Gleichzeitig verändert sich die Finanzierungslage . Wirksamkeit und Qualität von Präventionsmaßnahmen werden vor diesem Hintergrund zu zentralen Kriterien. Das Beitragsgeld der Krankenversicherten muss künftig noch stärker zur Anschubfinanzierung für dauerhaft sinnvolle Strukturen eingesetzt werden. Nicht Gießkannenförderung darf das Motto künftiger Präventionsstrategien in Lebenswelten sein, sondern die gezielte Hilfe zur Selbsthilfe.

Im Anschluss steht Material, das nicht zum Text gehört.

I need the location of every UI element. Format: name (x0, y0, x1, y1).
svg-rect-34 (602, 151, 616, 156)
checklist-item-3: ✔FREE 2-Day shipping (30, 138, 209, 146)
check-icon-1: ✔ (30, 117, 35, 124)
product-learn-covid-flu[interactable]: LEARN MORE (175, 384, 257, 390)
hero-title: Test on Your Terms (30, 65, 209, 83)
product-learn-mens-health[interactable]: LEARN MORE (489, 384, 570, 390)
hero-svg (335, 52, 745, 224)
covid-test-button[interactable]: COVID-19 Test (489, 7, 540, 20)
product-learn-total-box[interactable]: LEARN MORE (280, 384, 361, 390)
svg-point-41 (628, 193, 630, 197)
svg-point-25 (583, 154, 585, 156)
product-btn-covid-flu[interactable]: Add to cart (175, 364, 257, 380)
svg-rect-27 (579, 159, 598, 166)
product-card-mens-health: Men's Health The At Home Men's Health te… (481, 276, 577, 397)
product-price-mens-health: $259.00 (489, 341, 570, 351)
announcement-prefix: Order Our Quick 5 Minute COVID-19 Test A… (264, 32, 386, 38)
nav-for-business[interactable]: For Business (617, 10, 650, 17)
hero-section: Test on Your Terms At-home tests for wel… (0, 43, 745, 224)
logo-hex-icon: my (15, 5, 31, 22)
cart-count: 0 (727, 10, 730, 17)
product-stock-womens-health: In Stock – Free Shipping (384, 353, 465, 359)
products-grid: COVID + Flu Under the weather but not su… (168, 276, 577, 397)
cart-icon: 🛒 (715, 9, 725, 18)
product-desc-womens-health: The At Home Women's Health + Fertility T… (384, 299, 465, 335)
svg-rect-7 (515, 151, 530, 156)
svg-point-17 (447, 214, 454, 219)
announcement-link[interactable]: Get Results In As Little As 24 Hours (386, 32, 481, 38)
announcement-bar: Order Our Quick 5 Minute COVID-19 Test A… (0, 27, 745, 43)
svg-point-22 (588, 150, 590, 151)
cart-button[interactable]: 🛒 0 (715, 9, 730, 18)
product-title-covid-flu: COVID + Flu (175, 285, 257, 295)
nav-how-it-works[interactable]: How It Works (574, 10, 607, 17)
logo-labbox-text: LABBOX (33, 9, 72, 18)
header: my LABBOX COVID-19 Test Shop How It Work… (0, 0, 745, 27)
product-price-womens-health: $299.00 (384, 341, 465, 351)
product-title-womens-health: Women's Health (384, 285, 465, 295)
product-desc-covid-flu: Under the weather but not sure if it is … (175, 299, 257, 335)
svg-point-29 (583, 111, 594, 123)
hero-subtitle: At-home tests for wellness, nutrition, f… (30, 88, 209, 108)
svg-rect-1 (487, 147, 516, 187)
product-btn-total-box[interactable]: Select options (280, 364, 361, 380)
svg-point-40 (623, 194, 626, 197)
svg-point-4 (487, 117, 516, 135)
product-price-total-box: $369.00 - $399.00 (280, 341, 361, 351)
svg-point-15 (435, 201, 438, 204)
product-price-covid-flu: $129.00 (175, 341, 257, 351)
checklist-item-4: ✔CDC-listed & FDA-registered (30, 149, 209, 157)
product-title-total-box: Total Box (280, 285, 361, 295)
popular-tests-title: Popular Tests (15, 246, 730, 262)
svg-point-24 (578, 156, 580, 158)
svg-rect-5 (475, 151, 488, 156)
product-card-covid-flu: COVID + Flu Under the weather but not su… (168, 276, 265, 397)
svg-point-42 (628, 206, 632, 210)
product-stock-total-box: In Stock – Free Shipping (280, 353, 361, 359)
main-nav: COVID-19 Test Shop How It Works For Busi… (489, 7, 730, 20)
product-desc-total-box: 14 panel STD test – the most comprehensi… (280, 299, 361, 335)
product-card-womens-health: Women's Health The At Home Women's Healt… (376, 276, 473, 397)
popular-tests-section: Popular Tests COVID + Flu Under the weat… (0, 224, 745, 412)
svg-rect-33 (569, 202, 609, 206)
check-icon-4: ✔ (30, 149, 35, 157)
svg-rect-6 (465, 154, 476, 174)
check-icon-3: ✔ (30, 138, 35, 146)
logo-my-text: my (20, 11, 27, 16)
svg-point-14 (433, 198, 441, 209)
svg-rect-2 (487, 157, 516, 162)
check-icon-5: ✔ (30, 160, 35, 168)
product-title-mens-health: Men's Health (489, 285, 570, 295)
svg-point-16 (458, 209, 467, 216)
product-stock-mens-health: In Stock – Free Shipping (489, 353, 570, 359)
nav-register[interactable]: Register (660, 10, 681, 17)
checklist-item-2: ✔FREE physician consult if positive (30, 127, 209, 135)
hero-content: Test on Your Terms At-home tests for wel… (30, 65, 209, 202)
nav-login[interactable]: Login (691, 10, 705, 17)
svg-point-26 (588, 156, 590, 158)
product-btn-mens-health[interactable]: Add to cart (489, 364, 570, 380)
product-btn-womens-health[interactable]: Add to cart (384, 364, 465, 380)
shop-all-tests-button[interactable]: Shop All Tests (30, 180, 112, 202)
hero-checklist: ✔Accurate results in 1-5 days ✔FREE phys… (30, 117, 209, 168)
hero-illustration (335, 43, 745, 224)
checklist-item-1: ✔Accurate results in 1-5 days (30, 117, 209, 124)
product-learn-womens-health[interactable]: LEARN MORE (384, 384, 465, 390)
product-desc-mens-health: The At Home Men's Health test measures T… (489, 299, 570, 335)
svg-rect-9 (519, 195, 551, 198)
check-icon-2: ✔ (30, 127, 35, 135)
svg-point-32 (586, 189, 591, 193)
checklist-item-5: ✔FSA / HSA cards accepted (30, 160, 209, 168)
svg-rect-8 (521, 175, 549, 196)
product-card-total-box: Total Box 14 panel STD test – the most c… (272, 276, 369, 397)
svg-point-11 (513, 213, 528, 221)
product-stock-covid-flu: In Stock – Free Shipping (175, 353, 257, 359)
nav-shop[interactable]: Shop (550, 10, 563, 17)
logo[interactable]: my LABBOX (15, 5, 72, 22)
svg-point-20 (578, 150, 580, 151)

Angebote für gesundes Altwerden gesucht

Im Freistaat müssen wir ganz besonders an klugen qualitätsgesicherten Angeboten arbeiten, die ein gesundes Altwerden ermöglichen, um im besten Fall die Pflegebedürftigkeit zu vermeiden. Gleichzeitig brauchen wir eine bedarfsorientierte Gesundheitsförderung für Pflegekräfte - gerade in Thüringen, wo der Anteil der Pflegebedürftigen im Bundesvergleich besonders schnell steigt.

Für die häusliche Pflege bietet die TK jetzt die App "TK-PflegeKompakt"  als digitale Beratung. Sie leitet Pflegebedürftige und pflegende Angehörige beispielsweise durch organisatorische Fragen wie Pflegeleistungen, verweist aber auch zur psychologischen Onlineberatung und führt zu Programmen, die Pflegetechniken erläutern. Damit wird Sicherheit geschaffen und einer Überforderung entgegengewirkt.

Das sind nur einige Beispiele dafür, dass auch Gesundheitsförderungsmaßnahmen immer digitaler werden. In Zeiten physischer Kontaktbeschränkung sind ihre Vorteile offenkundiger denn je.